Para proceder à revisão do POTRAM, a Direcção Regional do Ordenamento do Território e do Ambiente (DROTA), considerou necessário proceder previamente à adaptação à Região da nova legislação nacional, actualizando o Sistema Regional de Gestão Territorial, assim como, complementar a caracterização e diagnóstico socio-económico, urbanístico e biofísico dos concelhos da Região, pelo que houve a necessidade de proceder à elaboração da avaliação e diagnóstico dos municípios do Porto Moniz e do Porto Santo, encontrando-se esta fase já concluída.

Dos vários objectivos fixados para o novo programa regional destacam-se, nomeadamente, o desenvolvimento de uma política integrada para o turismo; as medidas tendentes à atenuação das assimetrias de desenvolvimento regional; o estabelecimento das grandes opções de investimento público; um adequado ordenamento agrícola e florestal do território, bem como a salvaguarda e valorização da paisagem; a delimitação da Estrutura Ecológica Regional; as directrizes relativas à protecção e valorização do património construído, natural e cultural; as directrizes relativas às áreas de perigosidade, e as medidas de prevenção e mitigação dos riscos de carácter territorial, entre outros.

O novo POTRAM tem como função orientar o crescimento urbano de forma a evitar a ocupação de áreas ambientalmente frágeis, sendo objecto de avaliação ambiental, na qual se identificam, descrevem e avaliam os eventuais efeitos significativos no ambiente, resultantes da aplicação do programa.

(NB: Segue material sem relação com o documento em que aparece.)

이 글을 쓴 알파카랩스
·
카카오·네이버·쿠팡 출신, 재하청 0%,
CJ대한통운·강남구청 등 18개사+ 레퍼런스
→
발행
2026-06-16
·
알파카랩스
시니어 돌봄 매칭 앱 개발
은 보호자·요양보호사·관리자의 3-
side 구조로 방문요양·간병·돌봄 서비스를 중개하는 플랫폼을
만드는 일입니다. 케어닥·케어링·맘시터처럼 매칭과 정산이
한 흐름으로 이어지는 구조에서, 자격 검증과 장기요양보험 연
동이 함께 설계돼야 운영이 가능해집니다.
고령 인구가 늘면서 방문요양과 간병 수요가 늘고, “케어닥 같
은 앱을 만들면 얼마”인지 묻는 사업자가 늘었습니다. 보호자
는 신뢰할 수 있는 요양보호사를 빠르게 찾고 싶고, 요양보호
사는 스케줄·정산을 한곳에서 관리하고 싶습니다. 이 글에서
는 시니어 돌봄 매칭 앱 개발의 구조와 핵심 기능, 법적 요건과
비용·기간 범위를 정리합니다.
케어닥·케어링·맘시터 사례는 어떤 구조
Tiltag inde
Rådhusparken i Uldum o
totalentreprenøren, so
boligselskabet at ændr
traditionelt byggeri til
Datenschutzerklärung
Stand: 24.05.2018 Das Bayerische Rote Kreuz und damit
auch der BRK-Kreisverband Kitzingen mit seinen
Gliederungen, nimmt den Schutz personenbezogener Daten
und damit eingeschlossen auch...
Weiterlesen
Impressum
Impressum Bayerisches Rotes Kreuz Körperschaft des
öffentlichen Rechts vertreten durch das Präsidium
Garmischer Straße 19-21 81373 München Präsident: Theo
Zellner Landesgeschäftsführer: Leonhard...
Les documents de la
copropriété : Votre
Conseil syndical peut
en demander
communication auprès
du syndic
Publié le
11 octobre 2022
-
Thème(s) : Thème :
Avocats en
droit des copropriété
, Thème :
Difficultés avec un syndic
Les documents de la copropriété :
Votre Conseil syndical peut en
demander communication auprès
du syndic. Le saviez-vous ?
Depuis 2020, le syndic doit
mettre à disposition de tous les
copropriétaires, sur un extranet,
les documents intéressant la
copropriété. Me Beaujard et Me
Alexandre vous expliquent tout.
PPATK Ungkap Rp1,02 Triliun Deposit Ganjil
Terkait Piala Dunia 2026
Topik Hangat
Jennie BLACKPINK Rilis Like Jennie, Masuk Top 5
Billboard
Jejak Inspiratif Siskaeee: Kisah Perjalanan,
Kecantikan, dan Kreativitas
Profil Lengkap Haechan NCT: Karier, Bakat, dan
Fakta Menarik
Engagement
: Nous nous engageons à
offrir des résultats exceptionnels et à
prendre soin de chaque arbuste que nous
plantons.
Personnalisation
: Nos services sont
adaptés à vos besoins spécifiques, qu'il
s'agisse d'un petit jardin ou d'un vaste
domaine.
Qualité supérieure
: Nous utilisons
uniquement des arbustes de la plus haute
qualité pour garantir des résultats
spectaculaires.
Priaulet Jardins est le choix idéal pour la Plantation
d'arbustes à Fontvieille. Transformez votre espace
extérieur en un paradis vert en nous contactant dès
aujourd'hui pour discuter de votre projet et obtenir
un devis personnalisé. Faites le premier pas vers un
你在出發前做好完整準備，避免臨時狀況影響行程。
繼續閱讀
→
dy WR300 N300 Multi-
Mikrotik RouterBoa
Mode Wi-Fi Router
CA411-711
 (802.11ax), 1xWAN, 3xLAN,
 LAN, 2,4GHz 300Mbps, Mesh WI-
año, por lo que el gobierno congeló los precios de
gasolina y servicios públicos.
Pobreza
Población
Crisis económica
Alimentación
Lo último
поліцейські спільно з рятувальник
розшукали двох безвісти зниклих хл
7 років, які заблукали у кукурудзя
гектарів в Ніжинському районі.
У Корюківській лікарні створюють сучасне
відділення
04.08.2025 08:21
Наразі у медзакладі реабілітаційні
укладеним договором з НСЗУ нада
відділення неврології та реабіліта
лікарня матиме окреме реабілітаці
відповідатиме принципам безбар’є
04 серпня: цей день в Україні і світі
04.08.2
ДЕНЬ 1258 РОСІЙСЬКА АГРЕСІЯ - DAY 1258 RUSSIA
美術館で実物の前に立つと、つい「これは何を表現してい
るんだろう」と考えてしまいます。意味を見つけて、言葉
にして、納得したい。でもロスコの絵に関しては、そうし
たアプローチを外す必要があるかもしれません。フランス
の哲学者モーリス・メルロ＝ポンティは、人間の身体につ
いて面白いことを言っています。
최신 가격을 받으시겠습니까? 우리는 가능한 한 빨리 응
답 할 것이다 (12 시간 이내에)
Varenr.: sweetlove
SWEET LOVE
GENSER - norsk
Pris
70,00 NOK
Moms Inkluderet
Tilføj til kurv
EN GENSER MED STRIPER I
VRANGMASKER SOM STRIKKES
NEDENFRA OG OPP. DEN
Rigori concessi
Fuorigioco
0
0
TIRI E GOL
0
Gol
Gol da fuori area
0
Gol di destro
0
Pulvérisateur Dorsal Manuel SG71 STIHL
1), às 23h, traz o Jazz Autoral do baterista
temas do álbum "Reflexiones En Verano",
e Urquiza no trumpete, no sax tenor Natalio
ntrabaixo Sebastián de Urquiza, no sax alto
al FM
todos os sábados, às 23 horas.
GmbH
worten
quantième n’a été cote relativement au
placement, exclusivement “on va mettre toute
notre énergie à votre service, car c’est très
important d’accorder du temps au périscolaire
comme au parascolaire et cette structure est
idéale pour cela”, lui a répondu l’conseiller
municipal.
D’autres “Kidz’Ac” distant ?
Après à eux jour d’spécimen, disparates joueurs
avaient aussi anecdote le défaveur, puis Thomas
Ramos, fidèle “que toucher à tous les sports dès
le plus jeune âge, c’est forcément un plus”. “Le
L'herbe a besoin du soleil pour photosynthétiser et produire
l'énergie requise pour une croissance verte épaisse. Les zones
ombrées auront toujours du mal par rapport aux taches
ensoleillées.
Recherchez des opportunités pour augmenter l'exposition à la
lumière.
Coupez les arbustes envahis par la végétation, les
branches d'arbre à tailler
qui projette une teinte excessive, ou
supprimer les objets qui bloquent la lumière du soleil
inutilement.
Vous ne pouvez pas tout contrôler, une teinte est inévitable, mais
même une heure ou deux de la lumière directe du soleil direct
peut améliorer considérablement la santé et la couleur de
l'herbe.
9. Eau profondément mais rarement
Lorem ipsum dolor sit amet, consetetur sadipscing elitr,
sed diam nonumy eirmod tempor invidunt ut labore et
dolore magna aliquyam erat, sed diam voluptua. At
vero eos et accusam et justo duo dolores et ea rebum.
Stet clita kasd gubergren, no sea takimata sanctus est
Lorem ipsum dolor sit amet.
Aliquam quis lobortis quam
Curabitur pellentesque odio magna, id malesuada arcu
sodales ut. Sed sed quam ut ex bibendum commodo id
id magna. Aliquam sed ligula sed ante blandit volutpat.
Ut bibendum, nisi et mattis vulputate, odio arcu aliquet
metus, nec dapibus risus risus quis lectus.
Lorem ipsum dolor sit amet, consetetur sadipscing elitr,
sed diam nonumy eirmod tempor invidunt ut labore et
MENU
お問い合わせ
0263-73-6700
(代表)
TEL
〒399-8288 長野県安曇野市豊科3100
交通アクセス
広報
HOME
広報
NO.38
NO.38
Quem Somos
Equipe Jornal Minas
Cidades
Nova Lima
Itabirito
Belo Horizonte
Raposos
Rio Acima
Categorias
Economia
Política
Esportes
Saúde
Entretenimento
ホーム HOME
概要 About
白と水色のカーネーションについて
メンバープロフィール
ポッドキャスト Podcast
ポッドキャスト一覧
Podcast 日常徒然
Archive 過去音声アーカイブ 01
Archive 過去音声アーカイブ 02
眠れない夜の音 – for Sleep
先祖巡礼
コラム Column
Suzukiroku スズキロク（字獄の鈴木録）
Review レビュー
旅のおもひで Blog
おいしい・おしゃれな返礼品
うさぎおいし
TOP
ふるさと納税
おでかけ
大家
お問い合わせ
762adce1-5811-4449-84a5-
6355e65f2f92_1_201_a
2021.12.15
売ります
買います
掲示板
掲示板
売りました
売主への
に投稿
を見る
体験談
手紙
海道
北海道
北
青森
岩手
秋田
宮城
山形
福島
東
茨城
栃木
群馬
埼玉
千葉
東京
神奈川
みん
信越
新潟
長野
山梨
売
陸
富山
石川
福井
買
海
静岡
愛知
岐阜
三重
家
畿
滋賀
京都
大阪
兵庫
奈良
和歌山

Em Janeiro de 2016, a directora regional do Ordenamento do Território e Ambiente, Susana Fontinha, disse ao DIÁRIO que o POTRAM devria estar concluído no fim de 2017. “O Governo considera da máxima importância proceder à sua revisão, compatibilizando-o e ajustando-o à nova legislação de gestão territorial e adequando-o às actuais realidades”, resumiu.

Para aquela responsável era prioritário planear e adaptar, a estratégia de desenvolvimento da Região às necessidades emergentes, por forma a ser possível iniciar um novo ciclo de desenvolvimento, “indo de encontro às actuais exigências de competitividade”.